_EXERCISE DETAILS_. Every line of the data should be written out exactly, with the pictures left out.

Start of SUPPLIED RECORDS

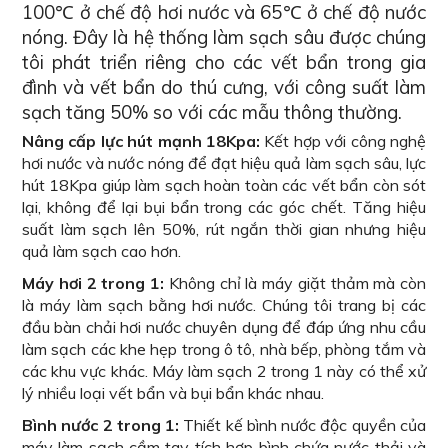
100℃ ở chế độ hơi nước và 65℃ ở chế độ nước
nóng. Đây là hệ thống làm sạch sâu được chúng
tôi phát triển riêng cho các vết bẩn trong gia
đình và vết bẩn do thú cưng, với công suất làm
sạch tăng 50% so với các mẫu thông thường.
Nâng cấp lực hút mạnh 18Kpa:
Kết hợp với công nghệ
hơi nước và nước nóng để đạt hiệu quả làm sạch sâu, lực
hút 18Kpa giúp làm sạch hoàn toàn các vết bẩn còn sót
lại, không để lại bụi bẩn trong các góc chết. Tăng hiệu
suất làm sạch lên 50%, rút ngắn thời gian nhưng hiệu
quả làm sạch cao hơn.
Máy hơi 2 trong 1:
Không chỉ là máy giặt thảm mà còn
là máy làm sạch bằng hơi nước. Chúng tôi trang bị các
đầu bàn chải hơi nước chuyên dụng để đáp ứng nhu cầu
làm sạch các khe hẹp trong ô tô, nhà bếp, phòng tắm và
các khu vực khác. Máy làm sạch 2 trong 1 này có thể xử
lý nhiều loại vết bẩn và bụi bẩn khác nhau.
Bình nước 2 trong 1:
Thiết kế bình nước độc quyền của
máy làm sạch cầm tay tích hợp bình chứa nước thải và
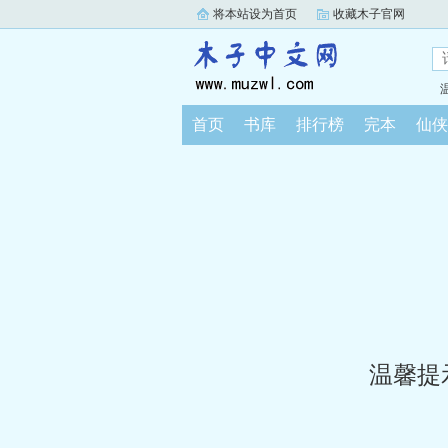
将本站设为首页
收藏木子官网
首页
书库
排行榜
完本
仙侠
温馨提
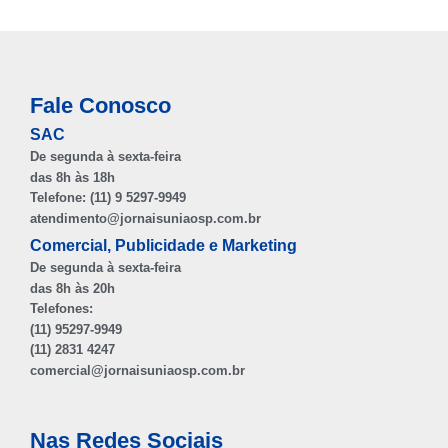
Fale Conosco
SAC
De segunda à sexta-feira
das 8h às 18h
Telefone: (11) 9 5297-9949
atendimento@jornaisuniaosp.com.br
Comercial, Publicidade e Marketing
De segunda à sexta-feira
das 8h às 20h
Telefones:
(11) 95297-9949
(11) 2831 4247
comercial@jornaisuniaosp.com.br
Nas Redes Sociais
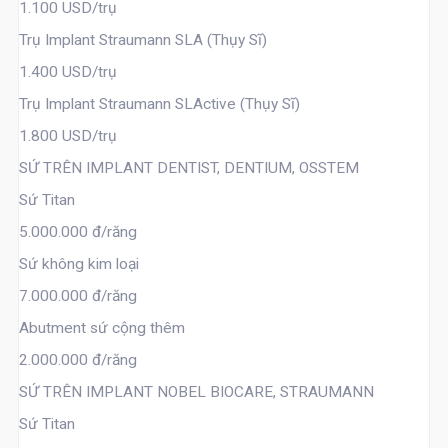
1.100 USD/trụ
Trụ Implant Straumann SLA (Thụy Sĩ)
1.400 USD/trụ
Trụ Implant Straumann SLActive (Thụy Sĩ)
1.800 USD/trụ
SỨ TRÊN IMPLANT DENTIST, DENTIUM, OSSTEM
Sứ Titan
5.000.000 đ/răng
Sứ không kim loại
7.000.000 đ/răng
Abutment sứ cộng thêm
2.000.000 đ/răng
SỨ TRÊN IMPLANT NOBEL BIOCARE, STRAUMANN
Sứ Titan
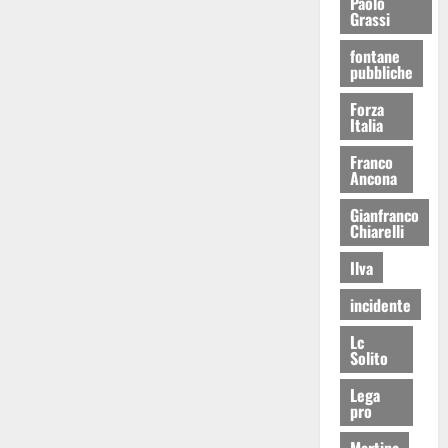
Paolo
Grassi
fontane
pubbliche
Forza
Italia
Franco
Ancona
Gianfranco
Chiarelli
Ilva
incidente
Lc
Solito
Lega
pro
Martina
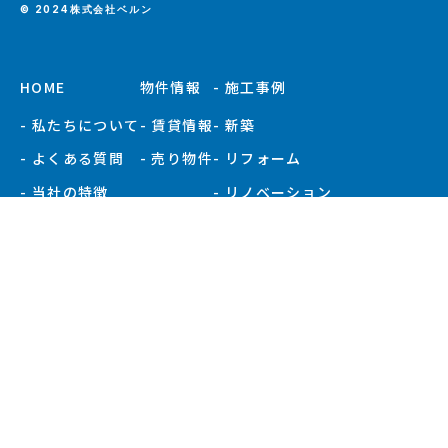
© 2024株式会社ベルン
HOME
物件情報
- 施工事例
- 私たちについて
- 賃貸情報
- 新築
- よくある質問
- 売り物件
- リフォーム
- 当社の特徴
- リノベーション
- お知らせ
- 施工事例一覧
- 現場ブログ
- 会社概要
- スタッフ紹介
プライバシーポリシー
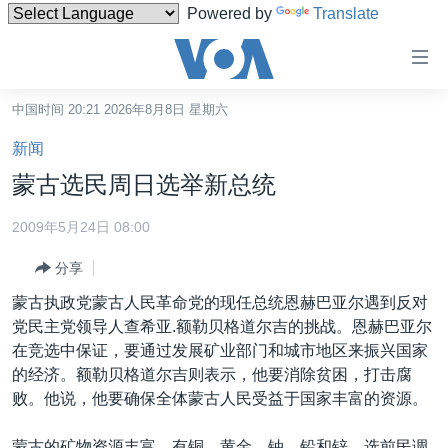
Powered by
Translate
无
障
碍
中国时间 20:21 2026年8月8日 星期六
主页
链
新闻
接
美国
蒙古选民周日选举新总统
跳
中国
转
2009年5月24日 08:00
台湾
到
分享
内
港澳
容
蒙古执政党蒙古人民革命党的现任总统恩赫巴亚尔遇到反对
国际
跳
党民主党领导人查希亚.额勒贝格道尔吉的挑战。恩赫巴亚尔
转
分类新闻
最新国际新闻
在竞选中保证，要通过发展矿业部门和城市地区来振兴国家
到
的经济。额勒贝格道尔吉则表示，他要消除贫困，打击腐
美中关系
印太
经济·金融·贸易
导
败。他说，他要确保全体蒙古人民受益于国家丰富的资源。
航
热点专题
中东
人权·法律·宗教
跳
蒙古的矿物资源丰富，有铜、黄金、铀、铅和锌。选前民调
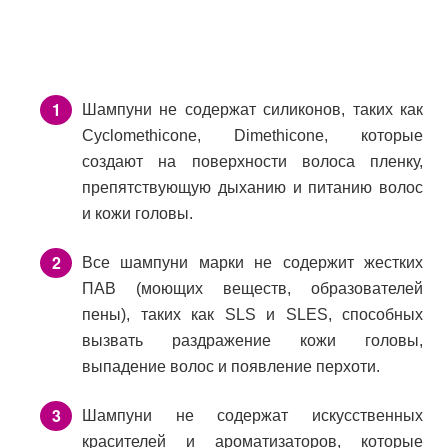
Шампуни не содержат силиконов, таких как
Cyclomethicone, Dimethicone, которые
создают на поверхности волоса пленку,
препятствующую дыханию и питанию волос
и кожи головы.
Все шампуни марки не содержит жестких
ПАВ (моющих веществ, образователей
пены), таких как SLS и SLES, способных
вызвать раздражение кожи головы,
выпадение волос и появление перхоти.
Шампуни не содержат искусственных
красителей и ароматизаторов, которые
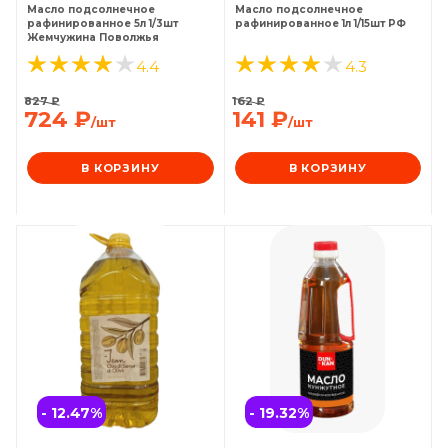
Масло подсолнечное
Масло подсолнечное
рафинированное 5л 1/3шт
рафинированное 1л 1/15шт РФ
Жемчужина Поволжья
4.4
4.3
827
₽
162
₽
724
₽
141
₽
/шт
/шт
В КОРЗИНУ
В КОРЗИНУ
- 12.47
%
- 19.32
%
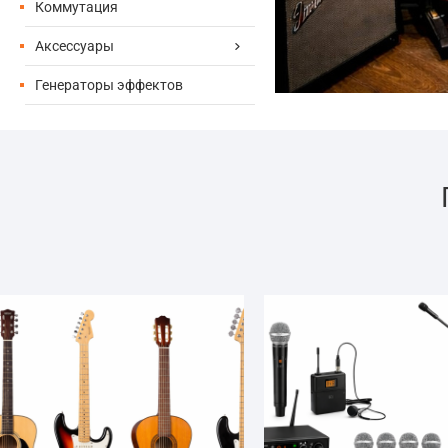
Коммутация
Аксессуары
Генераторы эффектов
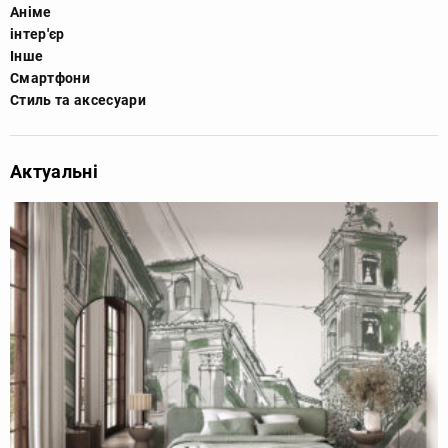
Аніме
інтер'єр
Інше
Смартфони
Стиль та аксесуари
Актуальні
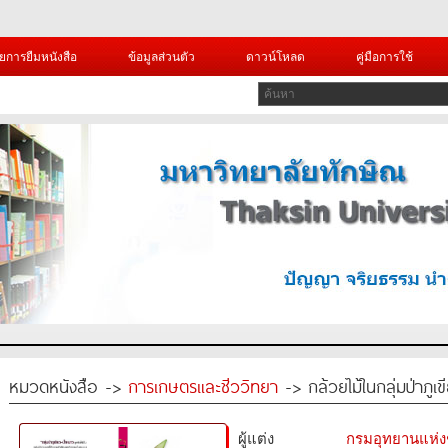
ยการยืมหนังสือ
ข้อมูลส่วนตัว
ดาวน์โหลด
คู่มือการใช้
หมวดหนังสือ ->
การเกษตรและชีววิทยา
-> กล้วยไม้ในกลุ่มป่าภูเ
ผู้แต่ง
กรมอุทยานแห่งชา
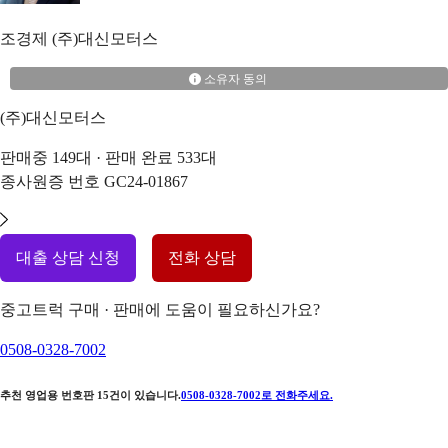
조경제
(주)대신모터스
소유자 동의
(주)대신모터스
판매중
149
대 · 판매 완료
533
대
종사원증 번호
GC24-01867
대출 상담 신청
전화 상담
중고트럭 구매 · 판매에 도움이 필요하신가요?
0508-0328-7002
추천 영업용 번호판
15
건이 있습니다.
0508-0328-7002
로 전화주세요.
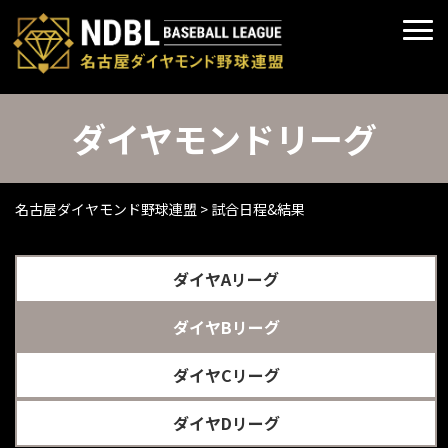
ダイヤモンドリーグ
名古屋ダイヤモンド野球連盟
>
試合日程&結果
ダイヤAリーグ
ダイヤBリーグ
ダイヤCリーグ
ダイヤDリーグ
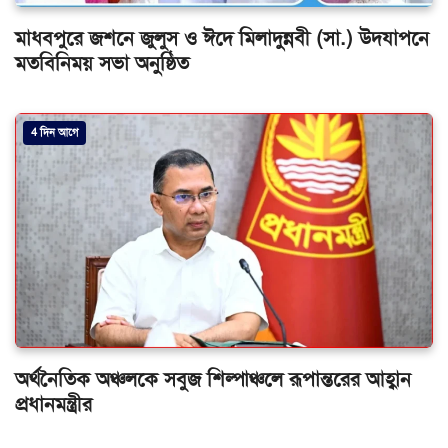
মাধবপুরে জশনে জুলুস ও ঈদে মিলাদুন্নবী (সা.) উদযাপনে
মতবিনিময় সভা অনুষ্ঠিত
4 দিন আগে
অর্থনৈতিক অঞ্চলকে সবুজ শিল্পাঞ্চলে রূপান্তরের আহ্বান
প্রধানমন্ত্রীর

End of SUPPLIED RECORDS

_WRITTEN ANSWER_.
100℃ ở chế độ hơi nước và 65℃ ở chế độ nước
nóng. Đây là hệ thống làm sạch sâu được chúng
tôi phát triển riêng cho các vết bẩn trong gia
đình và vết bẩn do thú cưng, với công suất làm
sạch tăng 50% so với các mẫu thông thường.
Nâng cấp lực hút mạnh 18Kpa:
Kết hợp với công nghệ
hơi nước và nước nóng để đạt hiệu quả làm sạch sâu, lực
hút 18Kpa giúp làm sạch hoàn toàn các vết bẩn còn sót
lại, không để lại bụi bẩn trong các góc chết. Tăng hiệu
suất làm sạch lên 50%, rút ngắn thời gian nhưng hiệu
quả làm sạch cao hơn.
Máy hơi 2 trong 1:
Không chỉ là máy giặt thảm mà còn
là máy làm sạch bằng hơi nước. Chúng tôi trang bị các
đầu bàn chải hơi nước chuyên dụng để đáp ứng nhu cầu
làm sạch các khe hẹp trong ô tô, nhà bếp, phòng tắm và
các khu vực khác. Máy làm sạch 2 trong 1 này có thể xử
lý nhiều loại vết bẩn và bụi bẩn khác nhau.
Bình nước 2 trong 1:
Thiết kế bình nước độc quyền của
máy làm sạch cầm tay tích hợp bình chứa nước thải và
将本站设为首页
收藏木子官网
首页
书库
排行榜
完本
仙侠
温馨提
Fale Conosco
SAC
De segunda à sexta-feira
das 8h às 18h
Telefone: (11) 9 5297-9949
atendimento@jornaisuniaosp.com.br
Comercial, Publicidade e Marketing
De segunda à sexta-feira
das 8h às 20h
Telefones:
(11) 95297-9949
(11) 2831 4247
comercial@jornaisuniaosp.com.br
Nas Redes Sociais
1.100 USD/trụ
Trụ Implant Straumann SLA (Thụy Sĩ)
1.400 USD/trụ
Trụ Implant Straumann SLActive (Thụy Sĩ)
1.800 USD/trụ
SỨ TRÊN IMPLANT DENTIST, DENTIUM, OSSTEM
Sứ Titan
5.000.000 đ/răng
Sứ không kim loại
7.000.000 đ/răng
Abutment sứ cộng thêm
2.000.000 đ/răng
SỨ TRÊN IMPLANT NOBEL BIOCARE, STRAUMANN
Sứ Titan
Paolo
Grassi
fontane
pubbliche
Forza
Italia
Franco
Ancona
Gianfranco
Chiarelli
Ilva
incidente
Lc
Solito
Lega
pro
Martina
© 2024株式会社ベルン
HOME
物件情報
- 施工事例
- 私たちについて
- 賃貸情報
- 新築
- よくある質問
- 売り物件
- リフォーム
- 当社の特徴
- リノベーション
- お知らせ
- 施工事例一覧
- 現場ブログ
- 会社概要
- スタッフ紹介
プライバシーポリシー
Powered by
Translate
无
障
碍
中国时间 20:21 2026年8月8日 星期六
主页
链
新闻
接
美国
蒙古选民周日选举新总统
跳
中国
转
2009年5月24日 08:00
台湾
到
分享
内
港澳
容
蒙古执政党蒙古人民革命党的现任总统恩赫巴亚尔遇到反对
国际
跳
党民主党领导人查希亚.额勒贝格道尔吉的挑战。恩赫巴亚尔
转
分类新闻
最新国际新闻
在竞选中保证，要通过发展矿业部门和城市地区来振兴国家
到
的经济。额勒贝格道尔吉则表示，他要消除贫困，打击腐
美中关系
印太
经济·金融·贸易
导
败。他说，他要确保全体蒙古人民受益于国家丰富的资源。
航
热点专题
中东
人权·法律·宗教
跳
蒙古的矿物资源丰富，有铜、黄金、铀、铅和锌。选前民调
Шампуни не содержат силиконов, таких как
Cyclomethicone, Dimethicone, которые
создают на поверхности волоса пленку,
препятствующую дыханию и питанию волос
и кожи головы.
Все шампуни марки не содержит жестких
ПАВ (моющих веществ, образователей
пены), таких как SLS и SLES, способных
вызвать раздражение кожи головы,
выпадение волос и появление перхоти.
Шампуни не содержат искусственных
красителей и ароматизаторов, которые
Масло подсолнечное
Масло подсолнечное
рафинированное 5л 1/3шт
рафинированное 1л 1/15шт РФ
Жемчужина Поволжья
4.4
4.3
827
₽
162
₽
724
₽
141
₽
/шт
/шт
В КОРЗИНУ
В КОРЗИНУ
- 12.47
%
- 19.32
%
Коммутация
Аксессуары
Генераторы эффектов
Аніме
інтер'єр
Інше
Смартфони
Стиль та аксесуари
Актуальні
ยการยืมหนังสือ
ข้อมูลส่วนตัว
ดาวน์โหลด
คู่มือการใช้
หมวดหนังสือ ->
การเกษตรและชีววิทยา
-> กล้วยไม้ในกลุ่มป่าภูเ
ผู้แต่ง
กรมอุทยานแห่งชา
조경제
(주)대신모터스
소유자 동의
(주)대신모터스
판매중
149
대 · 판매 완료
533
대
종사원증 번호
GC24-01867
대출 상담 신청
전화 상담
중고트럭 구매 · 판매에 도움이 필요하신가요?
0508-0328-7002
추천 영업용 번호판
15
건이 있습니다.
0508-0328-7002
로 전화주세요.
ダイヤモンドリーグ
名古屋ダイヤモンド野球連盟
>
試合日程&結果
ダイヤAリーグ
ダイヤBリーグ
ダイヤCリーグ
ダイヤDリーグ
মাধবপুরে জশনে জুলুস ও ঈদে মিলাদুন্নবী (সা.) উদযাপনে
মতবিনিময় সভা অনুষ্ঠিত
4 দিন আগে
অর্থনৈতিক অঞ্চলকে সবুজ শিল্পাঞ্চলে রূপান্তরের আহ্বান
প্রধানমন্ত্রীর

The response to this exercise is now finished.